# [EXERCISE BRIEF]
Your answer must be the full listing below, repeated exactly.

* * *

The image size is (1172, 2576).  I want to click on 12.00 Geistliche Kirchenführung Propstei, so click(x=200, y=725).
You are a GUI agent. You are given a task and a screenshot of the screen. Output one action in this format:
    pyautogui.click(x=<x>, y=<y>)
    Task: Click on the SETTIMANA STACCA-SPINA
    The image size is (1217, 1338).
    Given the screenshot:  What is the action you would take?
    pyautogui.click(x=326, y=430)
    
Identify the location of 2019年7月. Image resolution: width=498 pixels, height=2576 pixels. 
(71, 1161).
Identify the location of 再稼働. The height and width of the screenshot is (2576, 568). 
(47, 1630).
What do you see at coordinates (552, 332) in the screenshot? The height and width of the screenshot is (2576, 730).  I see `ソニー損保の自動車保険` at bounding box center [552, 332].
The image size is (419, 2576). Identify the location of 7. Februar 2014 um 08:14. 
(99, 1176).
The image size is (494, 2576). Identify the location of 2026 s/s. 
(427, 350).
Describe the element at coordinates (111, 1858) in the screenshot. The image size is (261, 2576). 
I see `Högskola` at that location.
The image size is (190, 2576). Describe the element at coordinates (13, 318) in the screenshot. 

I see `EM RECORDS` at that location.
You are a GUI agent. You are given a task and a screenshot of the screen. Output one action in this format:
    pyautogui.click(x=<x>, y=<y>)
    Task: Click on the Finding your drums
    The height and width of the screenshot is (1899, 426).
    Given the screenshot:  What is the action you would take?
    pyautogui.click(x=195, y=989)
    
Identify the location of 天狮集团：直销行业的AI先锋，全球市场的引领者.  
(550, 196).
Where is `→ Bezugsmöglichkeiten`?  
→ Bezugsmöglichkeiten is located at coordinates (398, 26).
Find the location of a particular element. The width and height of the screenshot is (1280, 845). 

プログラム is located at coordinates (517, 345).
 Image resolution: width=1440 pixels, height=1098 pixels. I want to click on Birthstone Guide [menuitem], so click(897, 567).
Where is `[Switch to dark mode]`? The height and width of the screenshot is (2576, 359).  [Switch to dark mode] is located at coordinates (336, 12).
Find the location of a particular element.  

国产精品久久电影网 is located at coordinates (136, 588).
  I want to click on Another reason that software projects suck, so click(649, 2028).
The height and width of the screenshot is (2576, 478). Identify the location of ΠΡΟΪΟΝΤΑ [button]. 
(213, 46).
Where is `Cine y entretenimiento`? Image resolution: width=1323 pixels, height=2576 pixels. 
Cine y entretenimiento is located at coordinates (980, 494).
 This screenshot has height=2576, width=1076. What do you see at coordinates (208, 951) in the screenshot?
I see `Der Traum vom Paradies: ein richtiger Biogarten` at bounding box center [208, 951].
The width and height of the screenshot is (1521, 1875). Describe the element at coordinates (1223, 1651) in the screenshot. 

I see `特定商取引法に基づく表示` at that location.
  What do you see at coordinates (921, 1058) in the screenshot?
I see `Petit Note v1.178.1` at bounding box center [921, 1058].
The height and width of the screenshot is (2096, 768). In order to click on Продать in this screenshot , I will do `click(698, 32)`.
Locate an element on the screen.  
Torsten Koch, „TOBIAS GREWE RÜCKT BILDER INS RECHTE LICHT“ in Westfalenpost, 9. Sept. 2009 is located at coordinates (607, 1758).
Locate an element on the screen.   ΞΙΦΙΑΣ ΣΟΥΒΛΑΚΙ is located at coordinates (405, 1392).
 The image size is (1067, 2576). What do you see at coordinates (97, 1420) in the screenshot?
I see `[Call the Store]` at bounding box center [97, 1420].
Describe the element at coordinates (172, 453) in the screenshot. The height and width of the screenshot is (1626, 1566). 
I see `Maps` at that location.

* * *

# [WORKED SOLUTION]
The image size is (1172, 2576).  I want to click on 12.00 Geistliche Kirchenführung Propstei, so click(x=200, y=725).
You are a GUI agent. You are given a task and a screenshot of the screen. Output one action in this format:
    pyautogui.click(x=<x>, y=<y>)
    Task: Click on the SETTIMANA STACCA-SPINA
    The image size is (1217, 1338).
    Given the screenshot:  What is the action you would take?
    pyautogui.click(x=326, y=430)
    
Identify the location of 2019年7月. Image resolution: width=498 pixels, height=2576 pixels. 
(71, 1161).
Identify the location of 再稼働. The height and width of the screenshot is (2576, 568). 
(47, 1630).
What do you see at coordinates (552, 332) in the screenshot? The height and width of the screenshot is (2576, 730).  I see `ソニー損保の自動車保険` at bounding box center [552, 332].
The image size is (419, 2576). Identify the location of 7. Februar 2014 um 08:14. 
(99, 1176).
The image size is (494, 2576). Identify the location of 2026 s/s. 
(427, 350).
Describe the element at coordinates (111, 1858) in the screenshot. The image size is (261, 2576). 
I see `Högskola` at that location.
The image size is (190, 2576). Describe the element at coordinates (13, 318) in the screenshot. 

I see `EM RECORDS` at that location.
You are a GUI agent. You are given a task and a screenshot of the screen. Output one action in this format:
    pyautogui.click(x=<x>, y=<y>)
    Task: Click on the Finding your drums
    The height and width of the screenshot is (1899, 426).
    Given the screenshot:  What is the action you would take?
    pyautogui.click(x=195, y=989)
    
Identify the location of 天狮集团：直销行业的AI先锋，全球市场的引领者.  
(550, 196).
Where is `→ Bezugsmöglichkeiten`?  
→ Bezugsmöglichkeiten is located at coordinates (398, 26).
Find the location of a particular element. The width and height of the screenshot is (1280, 845). 

プログラム is located at coordinates (517, 345).
 Image resolution: width=1440 pixels, height=1098 pixels. I want to click on Birthstone Guide [menuitem], so click(897, 567).
Where is `[Switch to dark mode]`? The height and width of the screenshot is (2576, 359).  [Switch to dark mode] is located at coordinates (336, 12).
Find the location of a particular element.  

国产精品久久电影网 is located at coordinates (136, 588).
  I want to click on Another reason that software projects suck, so click(649, 2028).
The height and width of the screenshot is (2576, 478). Identify the location of ΠΡΟΪΟΝΤΑ [button]. 
(213, 46).
Where is `Cine y entretenimiento`? Image resolution: width=1323 pixels, height=2576 pixels. 
Cine y entretenimiento is located at coordinates (980, 494).
 This screenshot has height=2576, width=1076. What do you see at coordinates (208, 951) in the screenshot?
I see `Der Traum vom Paradies: ein richtiger Biogarten` at bounding box center [208, 951].
The width and height of the screenshot is (1521, 1875). Describe the element at coordinates (1223, 1651) in the screenshot. 

I see `特定商取引法に基づく表示` at that location.
  What do you see at coordinates (921, 1058) in the screenshot?
I see `Petit Note v1.178.1` at bounding box center [921, 1058].
The height and width of the screenshot is (2096, 768). In order to click on Продать in this screenshot , I will do `click(698, 32)`.
Locate an element on the screen.  
Torsten Koch, „TOBIAS GREWE RÜCKT BILDER INS RECHTE LICHT“ in Westfalenpost, 9. Sept. 2009 is located at coordinates (607, 1758).
Locate an element on the screen.   ΞΙΦΙΑΣ ΣΟΥΒΛΑΚΙ is located at coordinates (405, 1392).
 The image size is (1067, 2576). What do you see at coordinates (97, 1420) in the screenshot?
I see `[Call the Store]` at bounding box center [97, 1420].
Describe the element at coordinates (172, 453) in the screenshot. The height and width of the screenshot is (1626, 1566). 
I see `Maps` at that location.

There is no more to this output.